Perdere peso è complicato. Ma mantenerlo nel tempo lo è spesso ancora di più.
Ed è importante dirlo con chiarezza: non è una questione di scarsa volontà.
Dopo un dimagrimento il corpo cambia. La spesa energetica si riduce leggermente, i segnali di fame possono aumentare, e l’organismo tende fisiologicamente a riportarti verso il peso precedente. È una risposta biologica normale, non un fallimento personale. Per questo il mantenimento non è una fase automatica: va pensato, strutturato, reso sostenibile.
Il primo errore che vedo più spesso è questo: raggiunto l’obiettivo, si “torna alla normalità”.
Ma la normalità di prima era quella che aveva portato all’aumento di peso.
Mantenere non significa continuare una dieta rigida. Significa costruire una nuova normalità fatta di struttura: pasti regolari, una quota proteica adeguata, presenza quotidiana di fibre, attenzione alle porzioni soprattutto nei contesti sociali. Non serve essere perfetti, serve essere coerenti. La differenza tra chi mantiene e chi riprende peso raramente è l’intensità dell’impegno, quasi sempre è la costanza nel tempo.

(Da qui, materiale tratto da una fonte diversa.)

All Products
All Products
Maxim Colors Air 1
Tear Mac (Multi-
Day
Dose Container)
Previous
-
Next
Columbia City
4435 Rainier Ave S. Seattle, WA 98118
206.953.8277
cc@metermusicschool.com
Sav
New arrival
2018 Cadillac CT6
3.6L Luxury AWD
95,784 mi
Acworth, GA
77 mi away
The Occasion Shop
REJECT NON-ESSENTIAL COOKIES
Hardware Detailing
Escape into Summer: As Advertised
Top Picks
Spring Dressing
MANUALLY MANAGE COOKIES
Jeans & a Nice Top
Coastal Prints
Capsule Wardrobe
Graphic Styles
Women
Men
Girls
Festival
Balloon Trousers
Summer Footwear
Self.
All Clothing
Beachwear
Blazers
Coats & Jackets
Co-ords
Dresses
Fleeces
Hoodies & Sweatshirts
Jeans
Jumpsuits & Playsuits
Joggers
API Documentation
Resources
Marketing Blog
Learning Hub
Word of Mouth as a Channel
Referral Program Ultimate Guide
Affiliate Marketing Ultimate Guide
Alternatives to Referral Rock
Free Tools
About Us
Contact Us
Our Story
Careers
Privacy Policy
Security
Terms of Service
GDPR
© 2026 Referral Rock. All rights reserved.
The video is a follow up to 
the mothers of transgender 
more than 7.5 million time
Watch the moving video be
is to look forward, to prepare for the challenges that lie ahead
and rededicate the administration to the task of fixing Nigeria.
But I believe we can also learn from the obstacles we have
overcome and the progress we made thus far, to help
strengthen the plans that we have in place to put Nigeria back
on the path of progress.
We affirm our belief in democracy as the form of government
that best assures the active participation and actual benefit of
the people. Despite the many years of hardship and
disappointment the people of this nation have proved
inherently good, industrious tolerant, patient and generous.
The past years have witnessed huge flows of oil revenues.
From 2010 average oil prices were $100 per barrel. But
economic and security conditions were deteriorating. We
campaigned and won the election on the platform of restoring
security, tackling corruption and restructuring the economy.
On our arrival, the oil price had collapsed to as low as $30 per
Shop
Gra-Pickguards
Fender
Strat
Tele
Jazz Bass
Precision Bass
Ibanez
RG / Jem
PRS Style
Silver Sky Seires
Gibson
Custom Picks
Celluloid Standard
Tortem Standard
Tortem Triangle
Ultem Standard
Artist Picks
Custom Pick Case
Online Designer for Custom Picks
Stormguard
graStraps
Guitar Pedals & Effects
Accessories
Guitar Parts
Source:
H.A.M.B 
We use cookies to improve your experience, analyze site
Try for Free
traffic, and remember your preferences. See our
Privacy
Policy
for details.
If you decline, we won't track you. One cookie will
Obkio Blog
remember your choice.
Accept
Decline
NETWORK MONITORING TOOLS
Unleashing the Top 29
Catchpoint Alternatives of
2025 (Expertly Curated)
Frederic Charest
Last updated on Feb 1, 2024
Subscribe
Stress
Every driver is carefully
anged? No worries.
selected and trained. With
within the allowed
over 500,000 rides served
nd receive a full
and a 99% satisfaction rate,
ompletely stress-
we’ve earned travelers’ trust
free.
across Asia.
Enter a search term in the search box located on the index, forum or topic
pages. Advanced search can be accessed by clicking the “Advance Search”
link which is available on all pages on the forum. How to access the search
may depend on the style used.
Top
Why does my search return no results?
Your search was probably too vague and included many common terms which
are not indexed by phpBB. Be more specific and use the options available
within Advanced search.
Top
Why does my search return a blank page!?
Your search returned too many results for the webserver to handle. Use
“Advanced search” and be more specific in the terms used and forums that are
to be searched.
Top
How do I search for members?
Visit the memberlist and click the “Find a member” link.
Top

L’attività fisica, in questa fase, non è un optional. Non perché “brucia calorie”, ma perché aiuta a preservare la massa muscolare, migliora la sensibilità insulinica e rende il peso più stabile. Non parlo di allenamenti estremi: due o tre sessioni di lavoro contro resistenze a settimana, abbinate a movimento quotidiano reale, sono spesso più che sufficienti. Il corpo ha bisogno di stimoli regolari, non di picchi occasionali.
Un altro aspetto sottovalutato è il monitoraggio. Molte persone, una volta raggiunto il peso desiderato, smettono completamente di controllarsi. In realtà è utile mantenere un’osservazione leggera ma costante: un peso settimanale, attenzione a come vestono i pantaloni, consapevolezza delle abitudini che stanno cambiando. Il recupero di peso raramente è improvviso; è fatto di piccoli scostamenti ripetuti. Intervenire quando la variazione è minima è molto più semplice che farlo dopo mesi di disattenzione.
C’è poi un elemento meno tecnico ma decisivo: l’identità.
Il mantenimento funziona quando smetti di “essere a dieta” e inizi a considerarti una persona che si prende cura di sé. Questo cambia le scelte quotidiane in modo più profondo di qualsiasi schema alimentare. Chi mantiene il peso non è impeccabile, non mangia sempre in modo perfetto, ma ha abitudini solide che compensano gli eccessi occasionali.
Il mantenimento non è magia e non è fortuna. È il risultato di una struttura alimentare stabile, di movimento regolare, di un monitoraggio intelligente e di un cambiamento reale nel modo in cui ti rapporti al cibo e al tuo corpo.
Se hai perso peso una volta, hai già dimostrato di poter cambiare. Ora la sfida è rendere quel cambiamento compatibile con la tua vita reale. Ed è qui che si gioca la partita più importante.